Rine v. Weinberger, 401 F. Supp. 1134 (N.D.W. Va. 1975)

US District Court for the Northern District of West Virginia - 401 F. Supp. 1134 (N.D.W. Va. 1975)
October 16, 1975

401 F. Supp. 1134 (1975)

Clem R. RINE, Executor under the Will of Minnie F. Robinson, Deceased, Plaintiff,
Caspar WEINBERGER, Secretary of Health, Education and Welfare, Defendant.

Civ. A. No. 74-12-W.

United States District Court, N. D. West Virginia, Wheeling Division.

October 16, 1975.

*1135 George B. Vieweg, III, Wheeling, W. Va., for plaintiff.

James F. Companion, U. S. Atty., Wheeling, W. Va., for defendant.


MAXWELL, Chief Judge.

Clem R. Rine, Executor of the estate of Minnie F. Robinson, deceased, brings action under § 1869(b) of the Social Security Act, 42 U.S.C. § 1395ff(b), for review of the final decision of the Secretary of Health, Education, and Welfare denying the payment of hospital insurance benefits on behalf of plaintiff's decedent for services rendered to her at the Peterson Place Division, the extended care facility of the Ohio Valley General Hospital.

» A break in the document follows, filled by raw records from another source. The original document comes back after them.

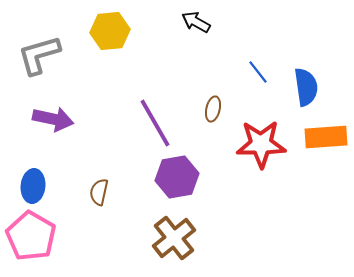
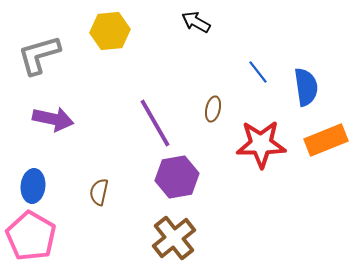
orange rectangle: moved 3 px down; rotated 18 degrees counterclockwise
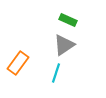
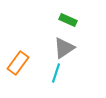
gray triangle: moved 3 px down
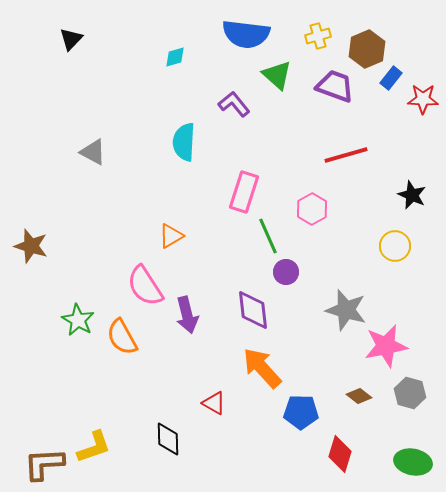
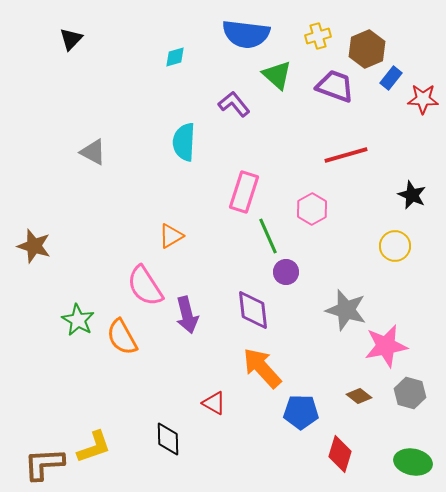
brown star: moved 3 px right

Section 1395ff(b) authorizes judicial review of the Secretary's final decision under 42 U.S.C. § 405(g), which provides that "The findings of the Secretary as to any fact, if supported by substantial evidence, shall be conclusive . . . ." Substantial evidence has been defined as being more *1136 than a scintilla but less than a preponderance. Thomas v. Celebrezze, 331 F.2d 541, 543 (4th Cir. 1964). The Secretary has filed a motion for summary judgment, 56(b), Federal Rules of Civil Procedure.

The Secretary's decision denying benefits became final when the Appeals Council on January 15, 1974, affirmed the decision of the administrative law judge rendered on January 29, 1973.

42 U.S.C. § 1395d(a) (2), provides for post-hospital extended care services for up to one hundred days during any time of illness, and § 1395f(a)[1] directs that payment for services to an individual may be made to providers of services only if

(2) a physician certifies (and recertifies, where such services are furnished over a period of time . . .) that
(C) in the case of post-hospital extended care services, such services are or were required to be given on an inpatient basis because the individual needs or needed skilled nursing care on a continuing basis for any of the conditions with respect to which he was receiving inpatient hospital services . . . prior to transfer to the extended care facility or for a condition requiring such extended care services which arose after such transfer and while he was still in the facility for treatment of the condition or conditions for which he was receiving such inpatient hospital services; . . ..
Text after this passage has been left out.